Donde la gestión de la vida pública se sustancia en la Administración, la política se reduce a un menú de opciones realizables, y no a cuotas de poder, como sucede ahora. Y ni el pensamiento ni la actividad política tienen por qué cuajar en partidos ni materializarse en número de escaños. Cuando la vida pública consista en la máxima gestión con la mínima política. Quienes hemos sido Administración, sabemos de qué hablamos.
Si la Administración funcionara cien por cien, la voluntad (política) de la ciudadanía (censo de votantes y contribuyentes) se expresaría:
1º.
Por mayoría ponderada continuamente o por coyunturas o a petición y demanda, no cada cuatro años y con parafernalia electoral como se hace ahora. ¿Para cuándo el voto electrónico permanente y revisable, y activar ese voto que hoy se congela en los barómetros mensuales o encuestas del Cis?
2º.
El voto se ponderaría por peso estadístico de pirámides de población activa y pasiva. Un millonario o un Borbón jamás serían cabeza de nada ni representantes porque su grupo social no pasaría del uno por ciento.
3º.
Por voto delegado en personas de mandato efímero, rotatorio y no remunerado (salvo dietas), delegación que, en ningún caso, imprimiría carácter.

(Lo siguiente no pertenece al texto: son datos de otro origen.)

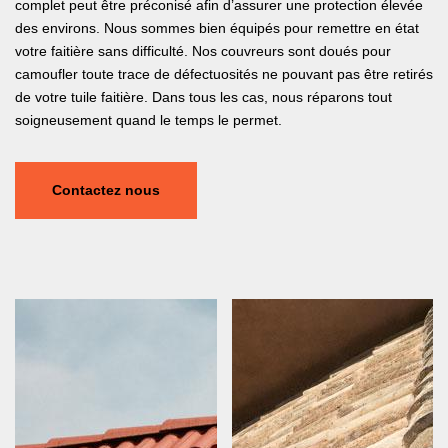
complet peut être préconisé afin d’assurer une protection élevée
des environs. Nous sommes bien équipés pour remettre en état
votre faitière sans difficulté. Nos couvreurs sont doués pour
camoufler toute trace de défectuosités ne pouvant pas être retirés
de votre tuile faitière. Dans tous les cas, nous réparons tout
soigneusement quand le temps le permet.
Contactez nous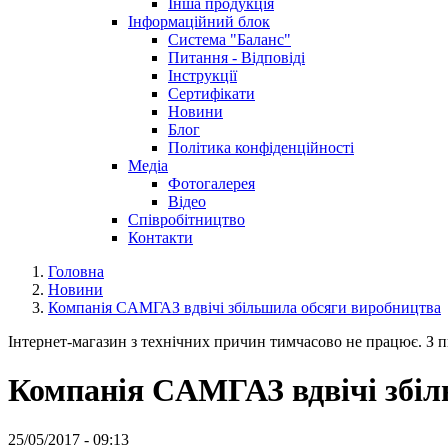
Інша продукція
Інформаційний блок
Система "Баланс"
Питання - Відповіді
Інструкції
Сертифікати
Новини
Блог
Політика конфіденційності
Медіа
Фотогалерея
Відео
Співробітництво
Контакти
Головна
Новини
Компанія CАМГАЗ вдвічі збільшила обсяги виробництва
Інтернет-магазин з технічних причин тимчасово не працює. З пи
Компанія CАМГАЗ вдвічі збіл
25/05/2017 - 09:13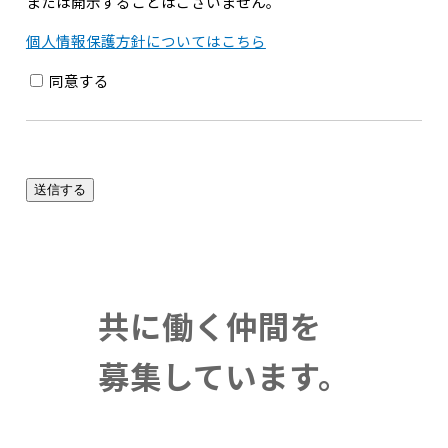
または開示することはございません。
個人情報保護方針についてはこちら
同意する
送信する
共に働く
仲間を
募集
しています。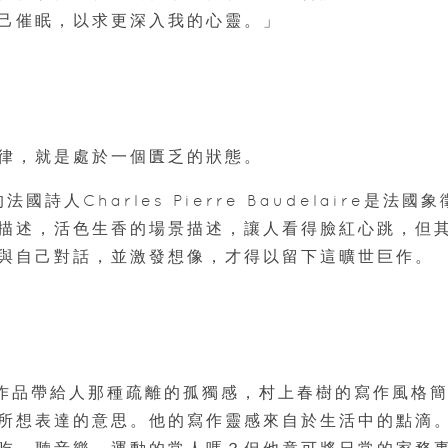
己催眠，以求更深入我的心靈。」
律，就是處於一個匱乏的狀態。
的法國詩人Charles Pierre Baudelaire是法國象
描述，活色生香的場景描述，讓人看得臉紅心跳，但
與自己對話，並激發想像，才得以留下這曠世巨作。
laire的作品帶給人那種疏離的孤獨感，村上春樹的寫作風格
所想表達的意思。他的寫作靈感來自於生活中的點滴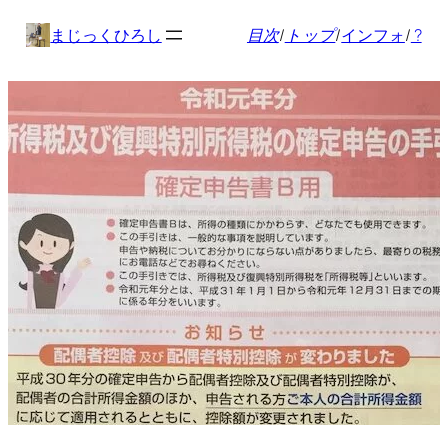
内
まじっくひろし
目次
/
トップ
/
インフォ
/
?
容
を
ス
キ
ッ
プ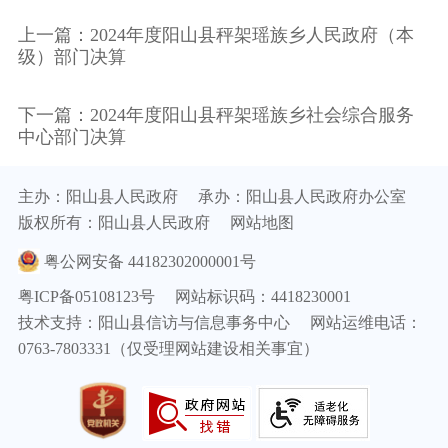
上一篇：2024年度阳山县秤架瑶族乡人民政府（本
级）部门决算
下一篇：2024年度阳山县秤架瑶族乡社会综合服务
中心部门决算
主办：阳山县人民政府
承办：阳山县人民政府办公室
版权所有：阳山县人民政府
网站地图
粤公网安备 44182302000001号
粤ICP备05108123号
网站标识码：4418230001
技术支持：阳山县信访与信息事务中心
网站运维电话：
0763-7803331（仅受理网站建设相关事宜）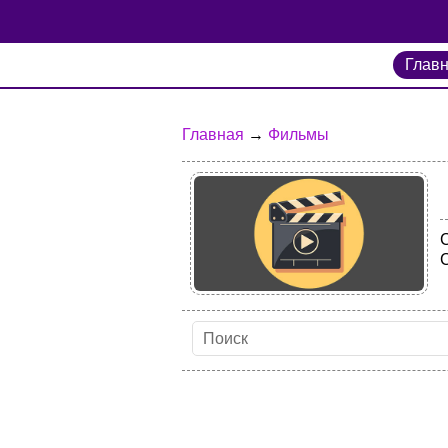
Глав
Главная
→
Фильмы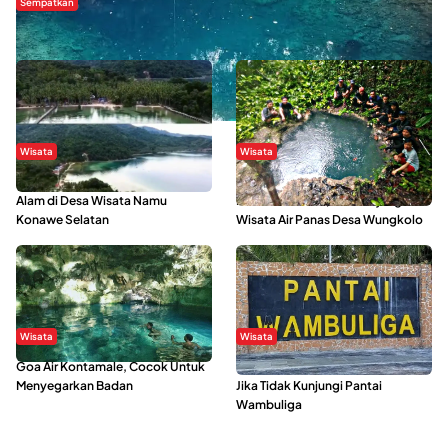
Sempatkan
Danau Rebi-Rebi, Pesona Alam Tersembunyi di Morowali
Wisata
Wisata
Menikmati Suasana Keindahan
Sering Menjadi Tempat Refreshing
Alam di Desa Wisata Namu
Mahasiswa KKN, Yuk Kunjungi
Konawe Selatan
Wisata Air Panas Desa Wungkolo
Wisata
Wisata
Goa Air Kontamale, Cocok Untuk
Berkunjung Ke Wakatobi, Nyesal
Menyegarkan Badan
Jika Tidak Kunjungi Pantai
Wambuliga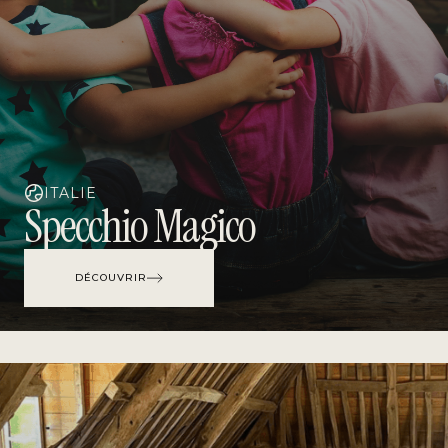
ITALIE
Specchio Magico
DÉCOUVRIR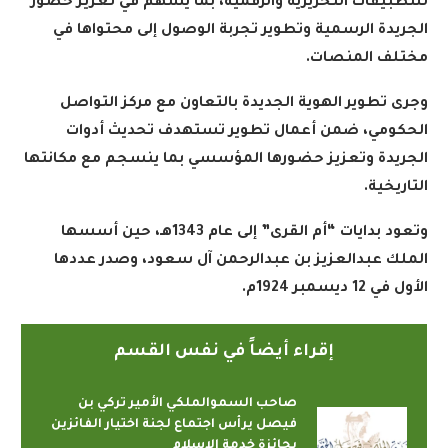
للتطبيقات التحريرية والرقمية، بما يسهم في تعزيز حضور
الجريدة الرسمية وتطوير تجربة الوصول إلى محتواها في
مختلف المنصات
.
وجرى تطوير الهوية الجديدة بالتعاون مع مركز التواصل
الحكومي، ضمن أعمال تطوير تستهدف تحديث أدوات
الجريدة وتعزيز حضورها المؤسسي بما ينسجم مع مكانتها
التاريخية
.
وتعود بدايات “أم القرى” إلى عام 1343هـ، حين أسسها
الملك عبدالعزيز بن عبدالرحمن آل سعود، وصدر عددها
الأول في 12 ديسمبر 1924م
.
إقراء أيضاً في نفس القسم
صاحب السموالملكي الأمير تركي بن
فيصل يرأس اجتماع لجنة اختيار الفائزين
بجائزة خدمة الإسلام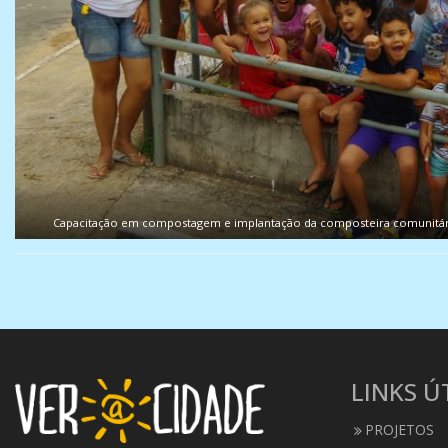
Capacitação em compostagem e implantação da composteira comunitári
LINKS Ú
PROJETOS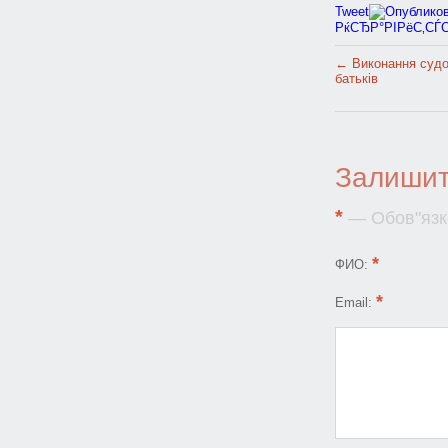
Tweet
РќСЂР°РІРёС‚СЃ
←
Виконання судов
батьків
Залишит
*
— Обов"язко
*
ФИО:
*
Email: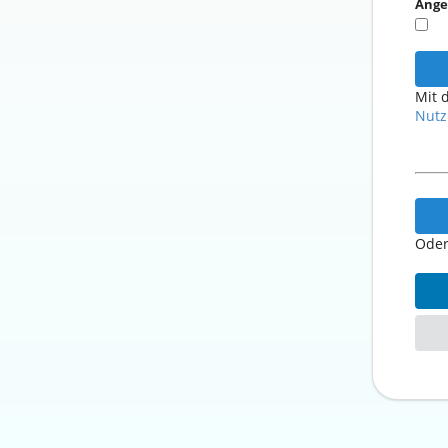
Ange
Mit 
Nutz
Oder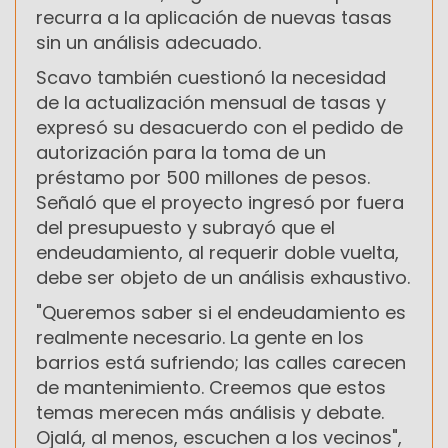
recurra a la aplicación de nuevas tasas
sin un análisis adecuado.
Scavo también cuestionó la necesidad
de la actualización mensual de tasas y
expresó su desacuerdo con el pedido de
autorización para la toma de un
préstamo por 500 millones de pesos.
Señaló que el proyecto ingresó por fuera
del presupuesto y subrayó que el
endeudamiento, al requerir doble vuelta,
debe ser objeto de un análisis exhaustivo.
"Queremos saber si el endeudamiento es
realmente necesario. La gente en los
barrios está sufriendo; las calles carecen
de mantenimiento. Creemos que estos
temas merecen más análisis y debate.
Ojalá, al menos, escuchen a los vecinos",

Así se dotan jurados populares y mesas electorales, y nadie habla de la clase jurapopúlica ni mesaelectoralista. Y así funcionan las comunidades de vecindad y, aunque a alguien se le suba el cargo a la cabeza, ni ocupa escaño ni se le rinde pleitesía.
Estaríamos hablando de otro estado de cosas y de otro Estado. Y se acabó la clase política sin que se acaben por eso ni las nobles ideas ni las viejas y las nuevas utopías.